Au-delà de l’application du code de la santé publique, le tribunal constate que le refus préfectoral portait atteinte à la liberté du commerce et de l’industrie. Ce principe général du droit, reconnu de longue date par la jurisprudence administrative, impose que toute restriction à l’exercice d’une activité commerciale soit justifiée par des motifs d’intérêt général suffisamment importants et repose sur des éléments objectifs. En l’espèce, l’insuffisance des justifications apportées par le préfet caractérisait une atteinte illégale à cette liberté fondamentale.
Les conséquences pratiques de cette décision sont importantes. Le tribunal ne s’est pas contenté d’annuler la décision préfectorale. Il a prononcé une injonction obligeant le préfet à délivrer l’autorisation de transfert dans un délai de deux mois. Cette mesure traduit la conviction du juge que, compte tenu des éléments du dossier, le refus ne pouvait légalement être maintenu et que l’autorisation devait nécessairement être accordée.
Cette décision offre plusieurs enseignements. Elle rappelle d’abord que le pouvoir de police administrative, même exercé dans un domaine sensible comme celui des débits de boissons, reste soumis au contrôle du juge qui vérifie la réalité et la proportionnalité des mesures prises. Les préfets doivent constituer des dossiers solides, documentés par des éléments probants et contemporains de leur décision.

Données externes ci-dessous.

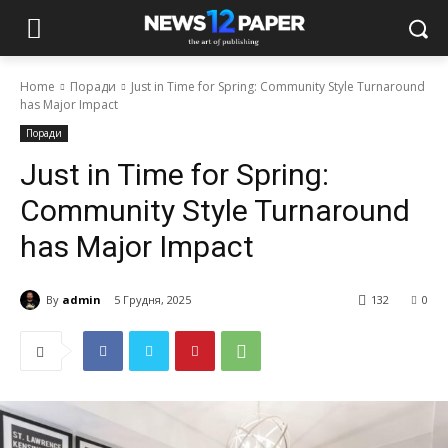
Home
Поради
Just in Time for Spring: Community Style Turnaround
has Major Impact
Поради
Just in Time for Spring:
Community Style Turnaround
has Major Impact
By
admin
5 Грудня, 2025
132
0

Pour les requérants, cette jurisprudence confirme l’utilité de contester les refus de transfert lorsque ceux-ci reposent sur des motifs généraux ou insuffisamment étayés. Le simple fait qu’une commune connaisse une affluence touristique ou dispose déjà de plusieurs licences ne suffit pas à justifier un refus. L’administration doit démontrer l’existence de troubles réels, actuels ou imminents, susceptibles de justifier une restriction à la liberté d’entreprendre.
Cette décision s’inscrit dans une ligne jurisprudentielle constante rappelant que les mesures de police administrative doivent être nécessaires, adaptées et proportionnées aux risques qu’elles entendent prévenir. Elle illustre également le rôle essentiel du juge administratif dans la protection des libertés économiques contre des décisions administratives insuffisamment motivées, tout en reconnaissant la légitimité des préoccupations d’ordre public lorsqu’elles sont établies de manière concrète et circonstanciée.